TASK OBJECTIVE: Take the line that has "( activación general del" and all the lines that come after it in the records, and write them out again exactly. Add no other line.

[EXERCISE MATERIALS Boundary: Start]

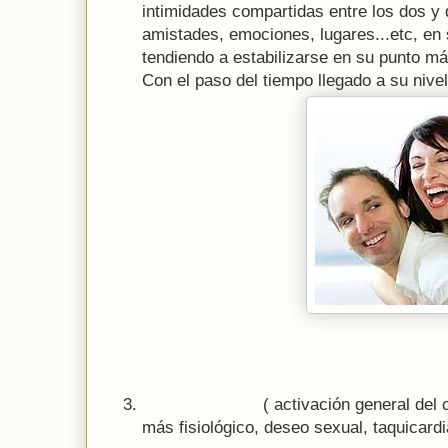
intimidades compartidas entre los dos y
amistades, emociones, lugares...etc, en
tendiendo a estabilizarse en su punto máx
Con el paso del tiempo llegado a su nive
Pasión Erótica
( activación general del 
más fisiológico, deseo sexual, taquicardia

[EXERCISE MATERIALS Boundary: End]

YOUR SOLUTION:
( activación general del 
más fisiológico, deseo sexual, taquicardia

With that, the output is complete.